#### Your assignment
Look through the entries for the string "logo" and copy every line where it shows up.

#### Records shown
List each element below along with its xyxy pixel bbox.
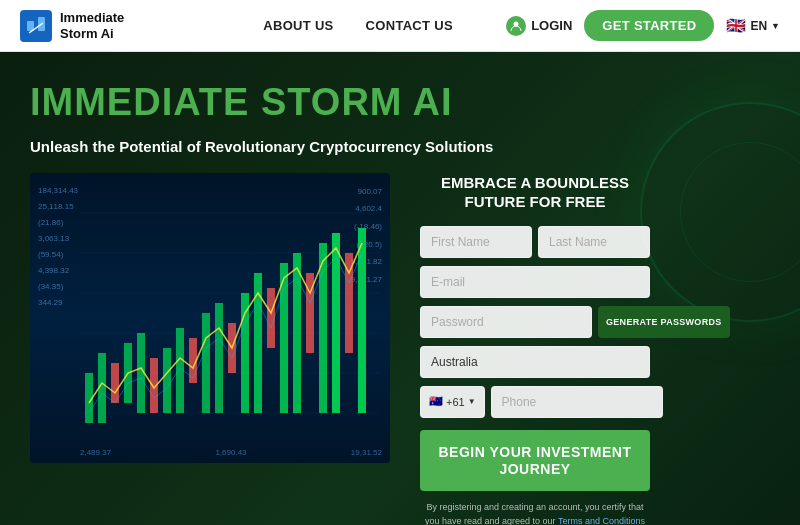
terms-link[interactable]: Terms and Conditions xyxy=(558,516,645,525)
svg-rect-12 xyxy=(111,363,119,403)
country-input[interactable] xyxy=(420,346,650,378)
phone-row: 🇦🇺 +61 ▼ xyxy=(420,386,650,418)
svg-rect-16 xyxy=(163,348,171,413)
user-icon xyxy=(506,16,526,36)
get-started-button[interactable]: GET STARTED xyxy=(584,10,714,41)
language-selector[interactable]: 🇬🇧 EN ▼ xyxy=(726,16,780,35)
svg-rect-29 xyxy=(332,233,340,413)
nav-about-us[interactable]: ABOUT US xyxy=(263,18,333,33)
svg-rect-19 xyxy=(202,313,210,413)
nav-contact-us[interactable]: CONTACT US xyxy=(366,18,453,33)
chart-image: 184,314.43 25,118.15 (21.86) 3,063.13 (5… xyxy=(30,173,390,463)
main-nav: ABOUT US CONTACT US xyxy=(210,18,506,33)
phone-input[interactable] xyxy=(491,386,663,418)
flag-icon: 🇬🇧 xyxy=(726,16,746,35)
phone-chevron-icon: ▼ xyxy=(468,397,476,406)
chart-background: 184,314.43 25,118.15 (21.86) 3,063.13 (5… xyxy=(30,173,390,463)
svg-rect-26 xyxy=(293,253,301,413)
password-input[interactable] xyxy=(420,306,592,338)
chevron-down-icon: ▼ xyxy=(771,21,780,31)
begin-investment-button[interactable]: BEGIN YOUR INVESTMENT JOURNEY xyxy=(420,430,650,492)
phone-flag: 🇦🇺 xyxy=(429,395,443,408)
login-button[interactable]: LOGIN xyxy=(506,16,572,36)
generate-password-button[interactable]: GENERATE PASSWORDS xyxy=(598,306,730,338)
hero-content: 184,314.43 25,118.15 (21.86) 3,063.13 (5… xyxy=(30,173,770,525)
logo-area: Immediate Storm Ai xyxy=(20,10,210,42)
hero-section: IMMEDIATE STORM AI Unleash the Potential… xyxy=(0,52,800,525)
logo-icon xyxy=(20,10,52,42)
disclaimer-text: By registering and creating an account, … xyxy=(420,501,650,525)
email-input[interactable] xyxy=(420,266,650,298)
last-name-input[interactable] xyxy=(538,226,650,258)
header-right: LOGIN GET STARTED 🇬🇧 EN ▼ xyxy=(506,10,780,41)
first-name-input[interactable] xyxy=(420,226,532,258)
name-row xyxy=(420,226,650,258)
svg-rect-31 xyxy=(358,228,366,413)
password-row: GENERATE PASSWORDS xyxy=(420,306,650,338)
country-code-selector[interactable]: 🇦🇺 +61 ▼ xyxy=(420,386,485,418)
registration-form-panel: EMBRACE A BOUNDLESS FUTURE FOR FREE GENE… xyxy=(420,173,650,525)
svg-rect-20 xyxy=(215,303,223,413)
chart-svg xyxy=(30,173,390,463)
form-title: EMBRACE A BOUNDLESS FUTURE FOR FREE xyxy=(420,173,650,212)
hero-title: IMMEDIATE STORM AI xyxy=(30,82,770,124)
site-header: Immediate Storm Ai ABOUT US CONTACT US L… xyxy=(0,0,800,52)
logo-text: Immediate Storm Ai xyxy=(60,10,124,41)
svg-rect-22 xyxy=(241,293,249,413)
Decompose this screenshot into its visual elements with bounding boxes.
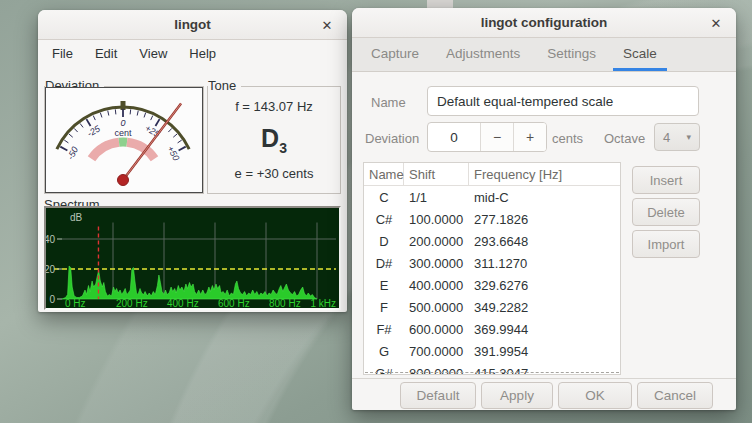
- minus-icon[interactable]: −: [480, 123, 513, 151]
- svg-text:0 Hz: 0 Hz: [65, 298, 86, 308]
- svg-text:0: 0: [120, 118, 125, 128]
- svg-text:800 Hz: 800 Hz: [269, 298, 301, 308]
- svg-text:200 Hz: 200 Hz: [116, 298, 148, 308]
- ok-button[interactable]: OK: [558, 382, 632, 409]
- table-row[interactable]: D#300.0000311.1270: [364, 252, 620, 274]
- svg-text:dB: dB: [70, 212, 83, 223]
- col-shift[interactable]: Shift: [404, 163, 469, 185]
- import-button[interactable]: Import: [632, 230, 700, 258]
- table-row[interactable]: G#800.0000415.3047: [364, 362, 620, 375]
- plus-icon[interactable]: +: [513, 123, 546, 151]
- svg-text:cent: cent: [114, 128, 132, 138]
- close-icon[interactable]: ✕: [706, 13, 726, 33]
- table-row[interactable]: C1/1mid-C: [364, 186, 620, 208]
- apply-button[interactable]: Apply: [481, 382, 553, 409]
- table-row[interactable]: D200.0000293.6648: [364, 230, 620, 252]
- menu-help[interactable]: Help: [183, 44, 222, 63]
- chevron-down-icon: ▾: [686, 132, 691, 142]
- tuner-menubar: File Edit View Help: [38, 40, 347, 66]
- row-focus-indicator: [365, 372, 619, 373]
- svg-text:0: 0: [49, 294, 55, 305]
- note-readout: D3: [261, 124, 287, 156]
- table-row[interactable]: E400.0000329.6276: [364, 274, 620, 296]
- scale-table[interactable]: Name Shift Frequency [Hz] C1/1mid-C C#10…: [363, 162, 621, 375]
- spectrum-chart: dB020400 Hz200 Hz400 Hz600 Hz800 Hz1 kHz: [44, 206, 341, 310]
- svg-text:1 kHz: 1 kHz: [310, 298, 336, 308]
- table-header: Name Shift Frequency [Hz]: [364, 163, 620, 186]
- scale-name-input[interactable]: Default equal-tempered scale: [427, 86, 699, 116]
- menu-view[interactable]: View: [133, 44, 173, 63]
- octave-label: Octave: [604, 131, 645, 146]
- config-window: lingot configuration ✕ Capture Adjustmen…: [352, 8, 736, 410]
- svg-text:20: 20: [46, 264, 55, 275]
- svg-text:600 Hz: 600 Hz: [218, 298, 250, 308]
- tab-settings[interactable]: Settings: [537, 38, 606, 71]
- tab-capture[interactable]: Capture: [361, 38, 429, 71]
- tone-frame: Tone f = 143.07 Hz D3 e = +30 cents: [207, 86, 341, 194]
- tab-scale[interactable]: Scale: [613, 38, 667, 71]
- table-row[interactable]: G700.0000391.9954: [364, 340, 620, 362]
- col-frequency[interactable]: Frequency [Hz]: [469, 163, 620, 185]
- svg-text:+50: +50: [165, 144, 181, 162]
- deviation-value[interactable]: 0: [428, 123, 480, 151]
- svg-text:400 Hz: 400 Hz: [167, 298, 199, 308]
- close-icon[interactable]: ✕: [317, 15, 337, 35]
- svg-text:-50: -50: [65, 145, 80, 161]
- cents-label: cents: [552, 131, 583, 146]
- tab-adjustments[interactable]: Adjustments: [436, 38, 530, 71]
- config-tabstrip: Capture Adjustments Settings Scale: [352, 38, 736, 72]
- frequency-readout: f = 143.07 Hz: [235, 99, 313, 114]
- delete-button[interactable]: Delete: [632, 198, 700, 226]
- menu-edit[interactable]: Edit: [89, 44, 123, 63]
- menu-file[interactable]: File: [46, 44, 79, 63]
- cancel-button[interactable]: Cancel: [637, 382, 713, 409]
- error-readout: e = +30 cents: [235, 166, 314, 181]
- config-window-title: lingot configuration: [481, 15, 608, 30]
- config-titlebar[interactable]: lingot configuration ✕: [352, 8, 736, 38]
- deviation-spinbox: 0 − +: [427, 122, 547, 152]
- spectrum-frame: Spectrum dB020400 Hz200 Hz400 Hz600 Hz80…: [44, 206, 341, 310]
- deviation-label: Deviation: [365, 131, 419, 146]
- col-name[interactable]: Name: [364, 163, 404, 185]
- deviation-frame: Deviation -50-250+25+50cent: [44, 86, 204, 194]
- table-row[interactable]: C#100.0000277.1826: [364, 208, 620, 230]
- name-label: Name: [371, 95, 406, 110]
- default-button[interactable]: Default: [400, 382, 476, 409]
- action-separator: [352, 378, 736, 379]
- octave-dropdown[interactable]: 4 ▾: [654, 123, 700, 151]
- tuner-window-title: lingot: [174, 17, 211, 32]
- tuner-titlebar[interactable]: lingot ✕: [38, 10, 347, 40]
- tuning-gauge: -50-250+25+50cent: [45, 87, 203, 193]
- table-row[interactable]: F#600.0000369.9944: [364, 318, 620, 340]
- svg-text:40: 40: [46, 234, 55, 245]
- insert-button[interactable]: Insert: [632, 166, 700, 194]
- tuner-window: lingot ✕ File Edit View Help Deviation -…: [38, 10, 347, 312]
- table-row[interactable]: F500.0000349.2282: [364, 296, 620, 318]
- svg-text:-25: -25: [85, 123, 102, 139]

#### Response to the exercise
logo-area: Immediate Storm Ai xyxy=(20,10,210,42)
logo-icon xyxy=(20,10,52,42)
logo-text: Immediate Storm Ai xyxy=(60,10,124,41)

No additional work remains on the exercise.